Dataset entries:
▬▬▬
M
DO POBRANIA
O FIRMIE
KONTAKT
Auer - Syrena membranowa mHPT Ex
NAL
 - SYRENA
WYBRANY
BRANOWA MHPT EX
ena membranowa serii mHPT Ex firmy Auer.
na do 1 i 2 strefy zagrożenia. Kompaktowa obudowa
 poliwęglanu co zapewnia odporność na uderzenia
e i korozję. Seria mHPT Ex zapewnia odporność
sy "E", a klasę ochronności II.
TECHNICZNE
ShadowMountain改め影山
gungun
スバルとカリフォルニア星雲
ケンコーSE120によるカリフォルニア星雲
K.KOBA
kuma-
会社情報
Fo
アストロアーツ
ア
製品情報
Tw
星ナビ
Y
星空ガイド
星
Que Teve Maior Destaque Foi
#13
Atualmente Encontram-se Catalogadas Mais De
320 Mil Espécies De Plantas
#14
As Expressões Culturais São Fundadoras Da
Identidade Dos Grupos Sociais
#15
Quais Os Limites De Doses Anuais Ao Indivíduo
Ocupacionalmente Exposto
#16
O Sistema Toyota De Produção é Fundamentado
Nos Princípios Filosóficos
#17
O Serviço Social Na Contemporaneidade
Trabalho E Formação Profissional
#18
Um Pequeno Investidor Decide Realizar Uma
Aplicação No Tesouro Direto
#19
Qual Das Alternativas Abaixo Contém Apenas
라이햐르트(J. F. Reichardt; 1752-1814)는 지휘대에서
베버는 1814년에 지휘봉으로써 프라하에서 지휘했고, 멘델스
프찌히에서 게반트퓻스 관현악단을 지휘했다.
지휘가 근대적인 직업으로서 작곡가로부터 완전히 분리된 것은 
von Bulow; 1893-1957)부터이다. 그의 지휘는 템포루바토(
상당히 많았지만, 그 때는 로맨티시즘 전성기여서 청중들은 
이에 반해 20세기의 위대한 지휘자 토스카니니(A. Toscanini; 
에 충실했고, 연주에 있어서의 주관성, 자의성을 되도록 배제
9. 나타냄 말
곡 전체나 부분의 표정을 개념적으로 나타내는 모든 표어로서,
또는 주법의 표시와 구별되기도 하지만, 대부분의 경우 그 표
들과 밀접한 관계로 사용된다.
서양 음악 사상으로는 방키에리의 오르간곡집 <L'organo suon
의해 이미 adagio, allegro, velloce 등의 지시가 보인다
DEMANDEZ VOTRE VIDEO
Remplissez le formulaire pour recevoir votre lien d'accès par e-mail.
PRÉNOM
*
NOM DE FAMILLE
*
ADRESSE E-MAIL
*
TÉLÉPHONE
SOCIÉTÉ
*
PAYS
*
▬▬▬
Look above for the line holding "klasę ochronności II.", then set down exactly that line and every line after it up to and including the line holding "곡 전체나 부분의 표정을", with nothing else.

> _The completed task_
sy "E", a klasę ochronności II.
TECHNICZNE
ShadowMountain改め影山
gungun
スバルとカリフォルニア星雲
ケンコーSE120によるカリフォルニア星雲
K.KOBA
kuma-
会社情報
Fo
アストロアーツ
ア
製品情報
Tw
星ナビ
Y
星空ガイド
星
Que Teve Maior Destaque Foi
#13
Atualmente Encontram-se Catalogadas Mais De
320 Mil Espécies De Plantas
#14
As Expressões Culturais São Fundadoras Da
Identidade Dos Grupos Sociais
#15
Quais Os Limites De Doses Anuais Ao Indivíduo
Ocupacionalmente Exposto
#16
O Sistema Toyota De Produção é Fundamentado
Nos Princípios Filosóficos
#17
O Serviço Social Na Contemporaneidade
Trabalho E Formação Profissional
#18
Um Pequeno Investidor Decide Realizar Uma
Aplicação No Tesouro Direto
#19
Qual Das Alternativas Abaixo Contém Apenas
라이햐르트(J. F. Reichardt; 1752-1814)는 지휘대에서
베버는 1814년에 지휘봉으로써 프라하에서 지휘했고, 멘델스
프찌히에서 게반트퓻스 관현악단을 지휘했다.
지휘가 근대적인 직업으로서 작곡가로부터 완전히 분리된 것은 
von Bulow; 1893-1957)부터이다. 그의 지휘는 템포루바토(
상당히 많았지만, 그 때는 로맨티시즘 전성기여서 청중들은 
이에 반해 20세기의 위대한 지휘자 토스카니니(A. Toscanini; 
에 충실했고, 연주에 있어서의 주관성, 자의성을 되도록 배제
9. 나타냄 말
곡 전체나 부분의 표정을 개념적으로 나타내는 모든 표어로서,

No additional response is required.